For various reasons, I have custom serialization where I dump some fairly simple objects into a data file. There are perhaps 5-10 classes, and the resulting graphs of objects are acyclic and fairly simple (each serialized object has 1 or 2 links to another that is serialized). For example:
class Foo { final private long id; public Foo(long id, ) { ... } } class Bar { final private long id; final private Foo foo; public Bar(long id, Foo foo, ) { ... } } class Baz { final private long id; final private List<Bar> barList; public Baz(long id, List<Bar> barList, ) { ... } }
The id field is intended only for serialization, so when I serialize to a file, I can write objects, keeping a record of which identifiers have been serialized so far, and then for each object checking whether its children were serialized and writing those who did not, after all, by writing the object itself, writing its data fields and identifiers corresponding to its child objects.
What puzzles me is how to assign an id. I thought about this, and it seems that there are three cases for assigning an identifier:
- dynamically created objects - an identifier is assigned by a counter, which increases
- Reading objects from disk - id is assigned from the number stored in the disk file
- singleton objects - an object is created before any dynamically created object to represent the singleton object that is always present.
How can I handle them correctly? I feel like I am reinventing the wheel, and there must be an established method of handling all cases.
clarification: as tangential information, the file format I'm looking at is something like the following (filling in a few details that should not be relevant). It is optimized for processing a fairly large amount of dense binary data (tens / hundreds of MB) with the ability to intersect structured data in it. Dense binary data makes up 99.9% of the file size.

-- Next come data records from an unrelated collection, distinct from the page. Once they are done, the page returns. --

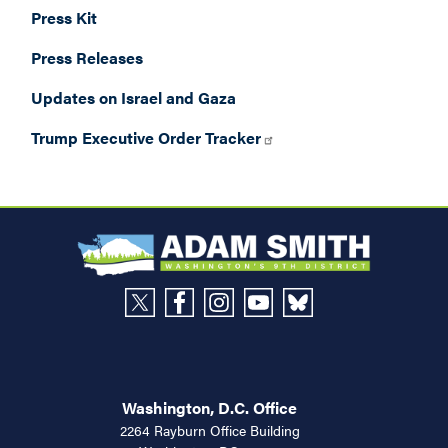
Press Kit
Press Releases
Updates on Israel and Gaza
Trump Executive Order Tracker
Washington, D.C. Office
2264 Rayburn Office Building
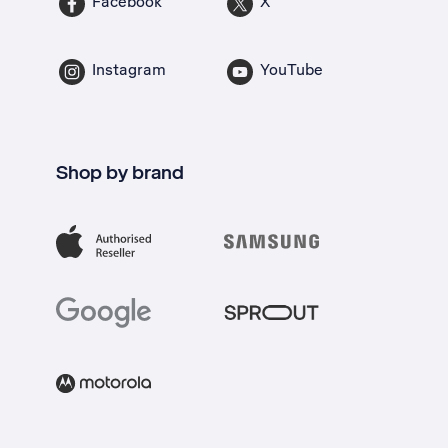
Facebook
X
Instagram
YouTube
Shop by brand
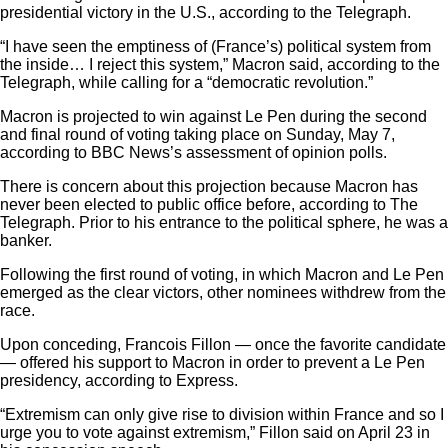
presidential victory in the U.S., according to the Telegraph.
“I have seen the emptiness of (France’s) political system from
the inside… I reject this system,” Macron said, according to the
Telegraph, while calling for a “democratic revolution.”
Macron is projected to win against Le Pen during the second
and final round of voting taking place on Sunday, May 7,
according to BBC News’s assessment of opinion polls.
There is concern about this projection because Macron has
never been elected to public office before, according to The
Telegraph. Prior to his entrance to the political sphere, he was a
banker
.
Following the first round of voting, in which Macron and Le Pen
emerged as the clear victors, other nominees withdrew from the
race.
Upon conceding,
Francois Fillon
— once the favorite candidate
— offered his support to Macron in order to prevent a Le Pen
presidency, according to Express.
“Extremism can only give rise to division within France and so I
urge you to vote against extremism,” Fillon said on April 23 in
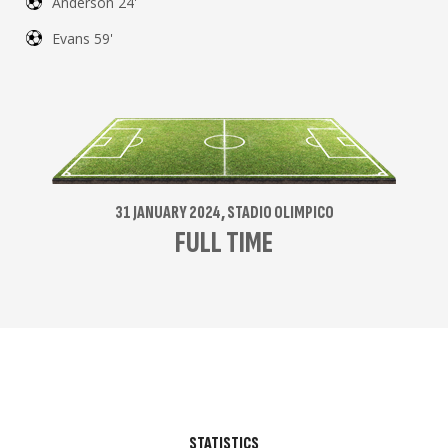
Anderson 24'
Evans 59'
31 JANUARY 2024, STADIO OLIMPICO
FULL TIME
STATISTICS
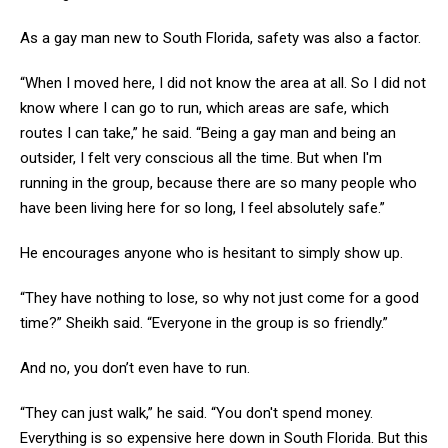
As a gay man new to South Florida, safety was also a factor.
“When I moved here, I did not know the area at all. So I did not
know where I can go to run, which areas are safe, which
routes I can take,” he said. “Being a gay man and being an
outsider, I felt very conscious all the time. But when I'm
running in the group, because there are so many people who
have been living here for so long, I feel absolutely safe.”
He encourages anyone who is hesitant to simply show up.
“They have nothing to lose, so why not just come for a good
time?” Sheikh said. “Everyone in the group is so friendly.”
And no, you don’t even have to run.
“They can just walk,” he said. “You don't spend money.
Everything is so expensive here down in South Florida. But this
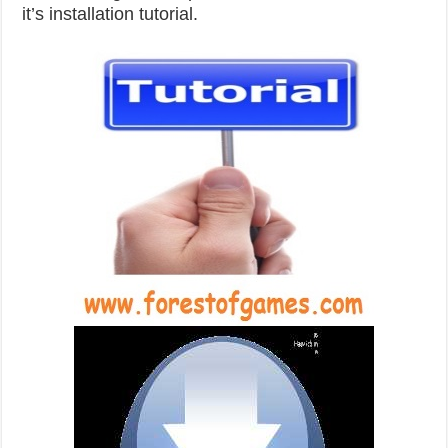
it’s installation tutorial.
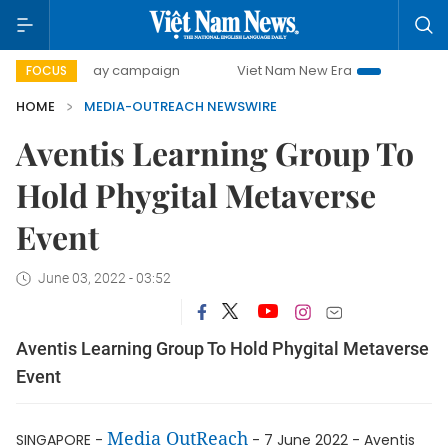
500-day campaign
Viet Nam New Era
Bringing Resoluti
FOCUS
HOME
MEDIA-OUTREACH NEWSWIRE
Aventis Learning Group To
Hold Phygital Metaverse
Event
June 03, 2022 - 03:52
Aventis Learning Group To Hold Phygital Metaverse
Event
Media OutReach
SINGAPORE -
- 7 June 2022 - Aventis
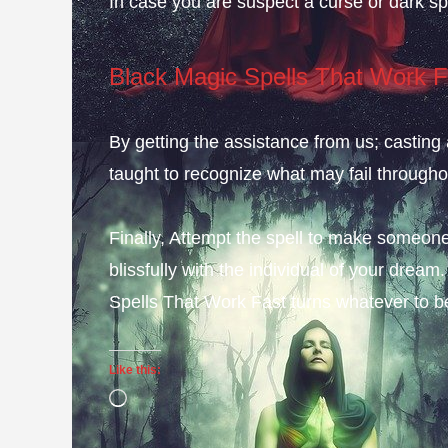
In case you are suspect a curse or dark spe
Black Magic Spells That Work F
By getting the assistance from us; casting 
taught to recognize what may fail throughou
Finally, Attempt the spell to make someone
blissfully with the individual of your dre
Spells That Work Fast turns whatever to b
Like this:
Loading…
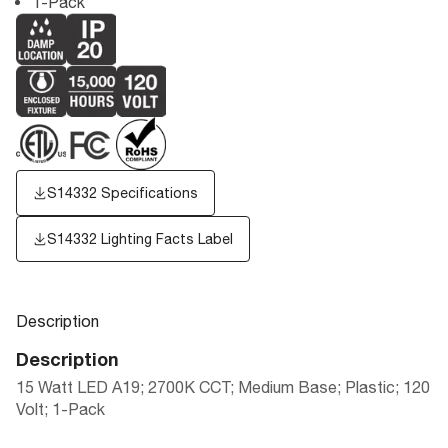
1-Pack
S14332 Specifications
S14332
Lighting Facts Label
Description
Description
15 Watt LED A19; 2700K CCT; Medium Base; Plastic; 120
Volt; 1-Pack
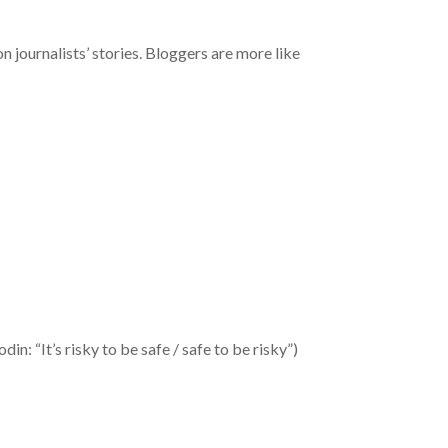
on journalists’ stories. Bloggers are more like
in: “It’s risky to be safe / safe to be risky”)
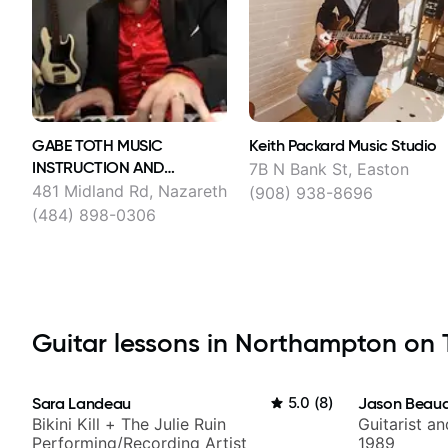
GABE TOTH MUSIC
Keith Packard Music Studio
INSTRUCTION AND
7B N Bank St, Easton
COACHING ONLINE LLC
481 Midland Rd, Nazareth
(908) 938-8696
(484) 898-0306
Guitar lessons in Northampton on T
Sara Landeau
5.0
(
8
)
Jason Beau
Bikini Kill + The Julie Ruin
Guitarist a
Performing/Recording Artist
1989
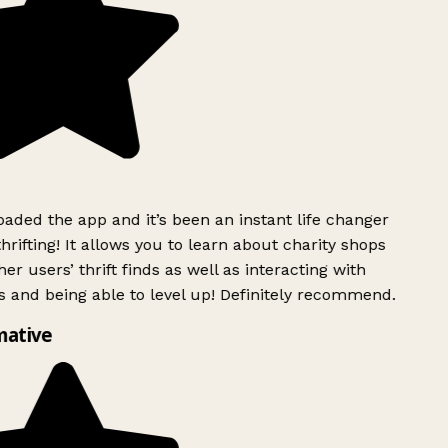
ded the app and it’s been an instant life changer
rifting! It allows you to learn about charity shops
er users’ thrift finds as well as interacting with
 and being able to level up! Definitely recommend.
mative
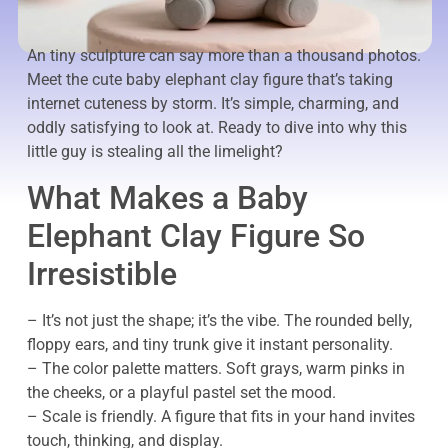
An tiny sculpture can say more than a thousand photos.
Meet the cute baby elephant clay figure that’s taking
internet cuteness by storm. It’s simple, charming, and
oddly satisfying to look at. Ready to dive into why this
little guy is stealing all the limelight?
What Makes a Baby
Elephant Clay Figure So
Irresistible
– It’s not just the shape; it’s the vibe. The rounded belly,
floppy ears, and tiny trunk give it instant personality.
– The color palette matters. Soft grays, warm pinks in
the cheeks, or a playful pastel set the mood.
– Scale is friendly. A figure that fits in your hand invites
touch, thinking, and display.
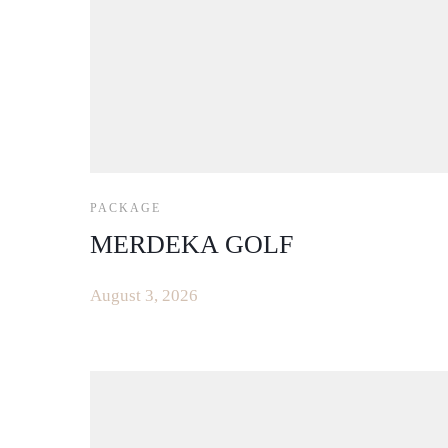
PACKAGE
MERDEKA GOLF
August 3, 2026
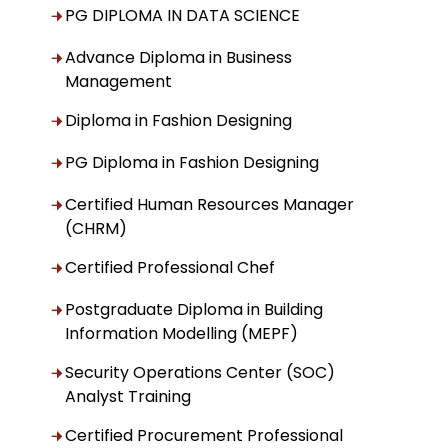
PG DIPLOMA IN DATA SCIENCE
Advance Diploma in Business
Management
Diploma in Fashion Designing
PG Diploma in Fashion Designing
Certified Human Resources Manager
(CHRM)
Certified Professional Chef
Postgraduate Diploma in Building
Information Modelling (MEPF)
Security Operations Center (SOC)
Analyst Training
Certified Procurement Professional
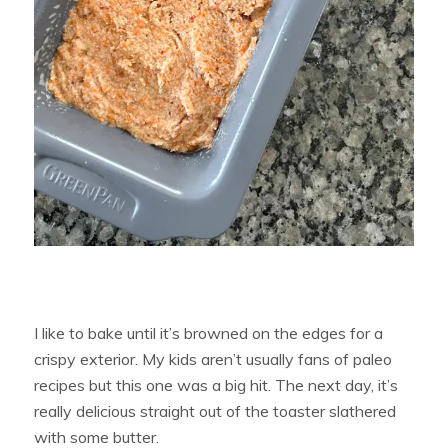
I like to bake until it’s browned on the edges for a
crispy exterior. My kids aren’t usually fans of paleo
recipes but this one was a big hit. The next day, it’s
really delicious straight out of the toaster slathered
with some butter.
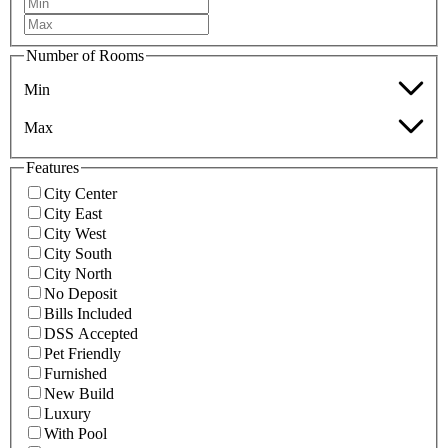
Number of Rooms
Min
Max
Features
City Center
City East
City West
City South
City North
No Deposit
Bills Included
DSS Accepted
Pet Friendly
Furnished
New Build
Luxury
With Pool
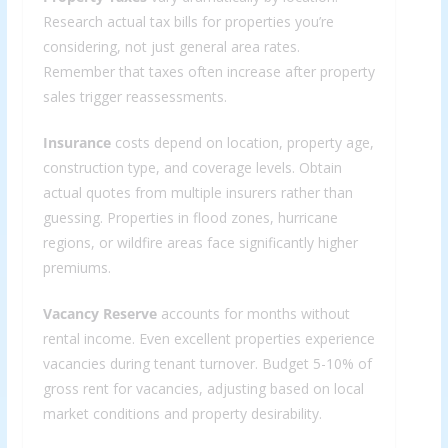
Research actual tax bills for properties you’re
considering, not just general area rates.
Remember that taxes often increase after property
sales trigger reassessments.
Insurance
costs depend on location, property age,
construction type, and coverage levels. Obtain
actual quotes from multiple insurers rather than
guessing. Properties in flood zones, hurricane
regions, or wildfire areas face significantly higher
premiums.
Vacancy Reserve
accounts for months without
rental income. Even excellent properties experience
vacancies during tenant turnover. Budget 5-10% of
gross rent for vacancies, adjusting based on local
market conditions and property desirability.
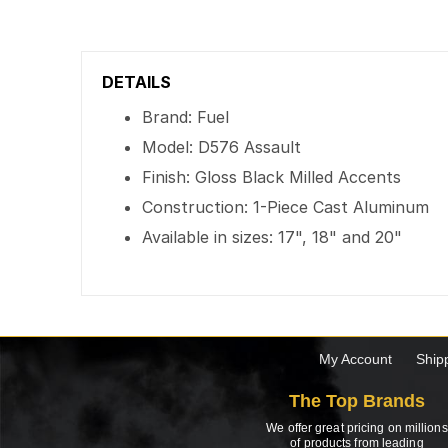
DETAILS
Brand: Fuel
Model: D576 Assault
Finish: Gloss Black Milled Accents
Construction: 1-Piece Cast Aluminum
Available in sizes: 17", 18" and 20"
My Account
Ship
The Top Brands
We offer great pricing on millions
of products from leading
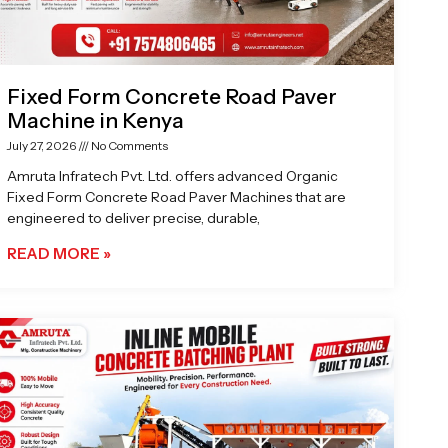
Fixed Form Concrete Road Paver
Machine in Kenya
July 27, 2026
No Comments
Amruta Infratech Pvt. Ltd. offers advanced Organic
Fixed Form Concrete Road Paver Machines that are
engineered to deliver precise, durable,
READ MORE »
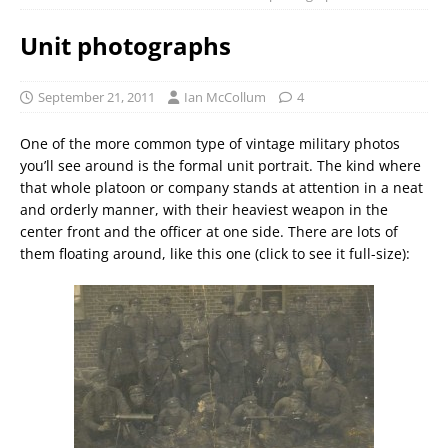
Unit photographs
September 21, 2011
Ian McCollum
4
One of the more common type of vintage military photos
you’ll see around is the formal unit portrait. The kind where
that whole platoon or company stands at attention in a neat
and orderly manner, with their heaviest weapon in the
center front and the officer at one side. There are lots of
them floating around, like this one (click to see it full-size):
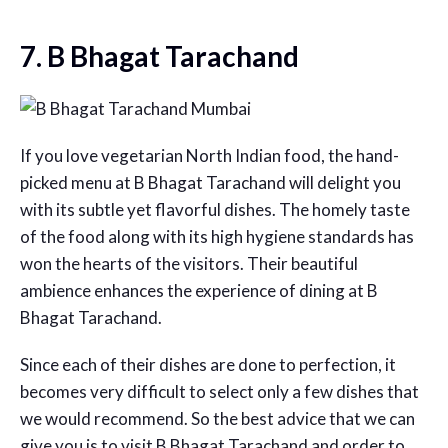
7. B Bhagat Tarachand
If you love vegetarian North Indian food, the hand-
picked menu at B Bhagat Tarachand will delight you
with its subtle yet flavorful dishes. The homely taste
of the food along with its high hygiene standards has
won the hearts of the visitors. Their beautiful
ambience enhances the experience of dining at B
Bhagat Tarachand.
Since each of their dishes are done to perfection, it
becomes very difficult to select only a few dishes that
we would recommend. So the best advice that we can
give you is to visit B Bhagat Tarachand and order to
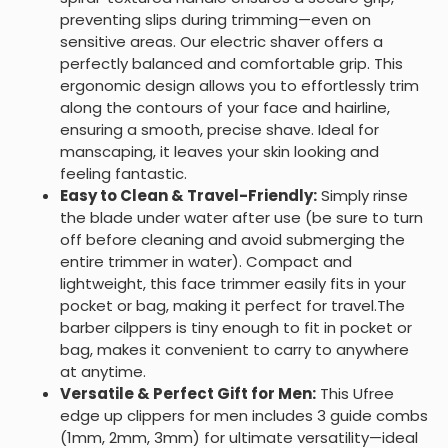
preventing slips during trimming—even on
sensitive areas. Our electric shaver offers a
perfectly balanced and comfortable grip. This
ergonomic design allows you to effortlessly trim
along the contours of your face and hairline,
ensuring a smooth, precise shave. Ideal for
manscaping, it leaves your skin looking and
feeling fantastic.
Easy to Clean & Travel-Friendly:
Simply rinse
the blade under water after use (be sure to turn
off before cleaning and avoid submerging the
entire trimmer in water). Compact and
lightweight, this face trimmer easily fits in your
pocket or bag, making it perfect for travel.The
barber cilppers is tiny enough to fit in pocket or
bag, makes it convenient to carry to anywhere
at anytime.
Versatile & Perfect Gift for Men:
This Ufree
edge up clippers for men includes 3 guide combs
(1mm, 2mm, 3mm) for ultimate versatility—ideal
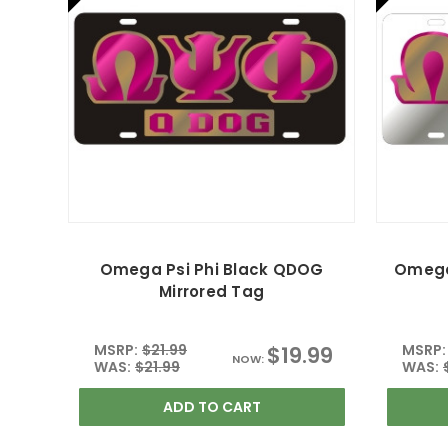
Omega Psi Phi Black QDOG
Omega 
Mirrored Tag
MSRP:
$21.99
MSRP:
$19.99
NOW:
WAS:
$21.99
WAS:
ADD TO CART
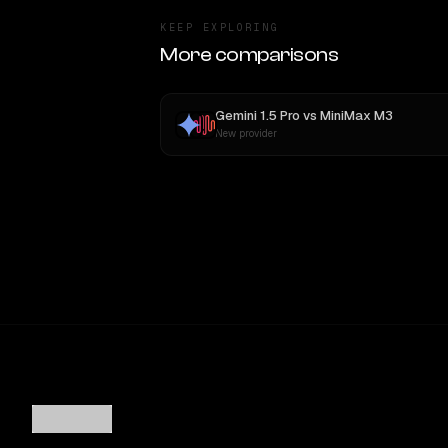
KEEP EXPLORING
More comparisons
Gemini 1.5 Pro
vs
MiniMax M3
New provider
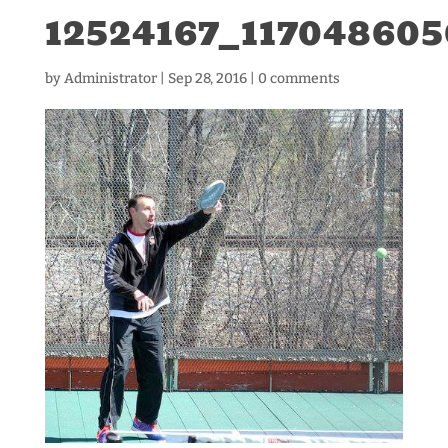
12524167_11704860
by
Administrator
|
Sep 28, 2016
|
0 comments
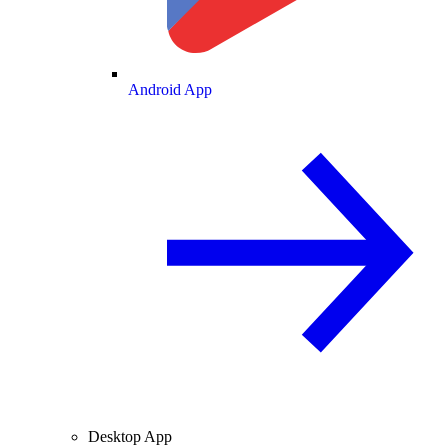
Android App
Desktop App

The file consists of a series of error correction blocks that serve as containers. Each block can be considered as containing a byte array, which consists of a series of packets. You can read packets one at a time (for example, you can specify where the end of each packet ends, and the next one right after that).
Thus, a file can be considered as a series of packages stored on top of a layer with error correction. The vast majority of these packages are opaque binary data that has nothing to do with this issue. However, a small minority of these packages are elements containing serialized structured data, forming a kind of “archipelago” consisting of data from “islands” that can be connected by object-oriented relationships.
So, I can have a file in which packet 2971 contains serialized Foo, and packet 12083 contains a serialized panel that refers to Foo in packet 2971. (with packets 0-2970 and 2972-12082, which are opaque data packets)
All these packages are immutable (and, therefore, taking into account the limitations of building Java objects, they form an acyclic graph of objects), so I do not need to solve problems with variability. They are also descendants of the common Item interface. I would like to write an arbitrary Item object for a file. If the Item contains links to other Item that are already in the file, I also need to write them to the file, but only if they are not already written. Otherwise, I will have duplicates that I will need to somehow unite when I read them.